GOP's hot new plan to reach millennials: Moronic Web videos!

How do you get young people to hate healthcare? Why, weird videos with clown versions of Uncle Sam, of course

Published September 19, 2013 4:13PM (EDT)

     (optout.org)
(optout.org)

The right wing needs to find a way to get America's young people to destroy the American healthcare financing system. What to do? Let's try some fresh pitches: Dude, are you a young person? Dude, bro, don't get the Obamacare, yo! It's wiggidity-whack. Have Poochie from "The Simpsons" say that in an ad, and it'll be gold. Right-wing organizations are free to buy this idea from me for $500,000, I promise it will work.

In the meantime. There is this group out there, Generation Opportunity. Who doesn't like generational solidarity and/or opportunity? Sounds neat-o. What is it? "A Virginia-based group that is part of a coalition of right-leaning organizations with financial ties to billionaire businessmen and political activists Charles and David Koch," Yahoo! News tells us. Oh. Hmm. What are they up to these days? Trying desperately to kill off Obamacare, like every other asshole. The group's president tells Yahoo!, "What we’re trying to communicate is, 'No, you’re actually not required to buy health insurance' ... You might have to pay a fine, but that’s going to be cheaper for you and better for you."

They're trying to communicate this, first, by releasing a series of Web videos that speak to young people. The first two are amazing.

There's one for the ladies:

And one for the gentlemen:

Hoo boy. Did you watch them? OK, here's what happened: In the first, a young woman visits her gynecologist. Once she's on the chair and ready to see the doctor, a MONSTROUS clown version of Uncle Sam appears wielding a speculum, menacingly. In the second, a young man visiting his doctor for a checkup is told to pull his pants down. The same America death clown appears, straps on his gloves, and prepares for a prostate examination. The message in each is the same: "Don't let government play doctor. Opt out of Obamacare." Both clips are terrifying, which in a way is the goal.

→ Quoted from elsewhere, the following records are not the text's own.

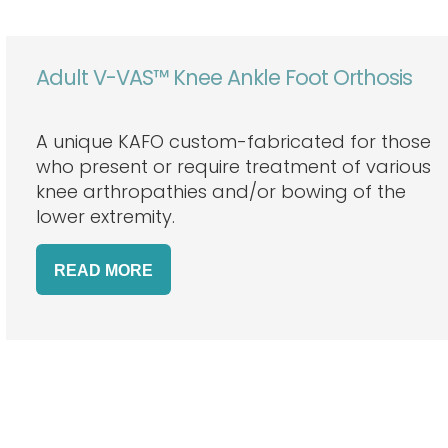
Adult V-VAS™ Knee Ankle Foot Orthosis
A unique KAFO custom-fabricated for those
who present or require treatment of various
knee arthropathies and/or bowing of the
lower extremity.
READ
MORE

But they're not "terrifying" in the "oh my god I am NEVER enrolling in Obamacare, I'm so scared!" sense. It's more "Ha ha this is insane, I am going to pitch an editor to let me make fun of this on the Internet" terrifying.

These ads, like many anti-Obamacare initiatives, attempt to treat "Obamacare" as one healthcare option among a plethora of alternatives. Don't choose the one where the government monster-clown attacks your private parts; get the, uhh, other healthcare thing, where that doesn't happen! The "other healthcare thing," in this case, would be paying out of pocket for all healthcare expenses. Here's what "Obamacare" would really be like in the scenarios posited by these ads: The young people go to visit their doctors, have the doctors take care of their medical needs, and then the expenses would be covered by one of the subsidized health insurance plans that these people have purchased on exchanges.

But dumb Web videos aren't the only youthful tricks Generation Opportunity has going for it. The college kids like parties, no? Then parties they shall provide:

Generation Opportunity intends to host events at college football tailgate parties festivals, where “brand ambassadors” (read: hot young people) will pass out beer koozies that read, “opt out,” pizza and literature about the health care law. Some events may have impromptu dance parties with DJ’s, complete with games of Cornhole and competitions for prizes, organizers said.

The contrast between this tween's-birthday-party marketing approach and what this group, and its backers, are actually trying to accomplish, is where "terrifying" genuinely seems the apt term. Another would be "extraordinarily cynical." As a thought experiment, let's come up with a marketing approach for Generation Opportunity if it was trying to be honest: Come and enjoy pizza and cornhole and cool DJs as we try to convince you not to purchase health insurance, for the express purpose of disrupting the risk pool and fomenting a death spiral within insurance markets that crescendoes into a national medical crisis prompting the emergency repeal of the Affordable Care Act."

Sounds rad!


By Jim Newell

Jim Newell covers politics and media for Salon.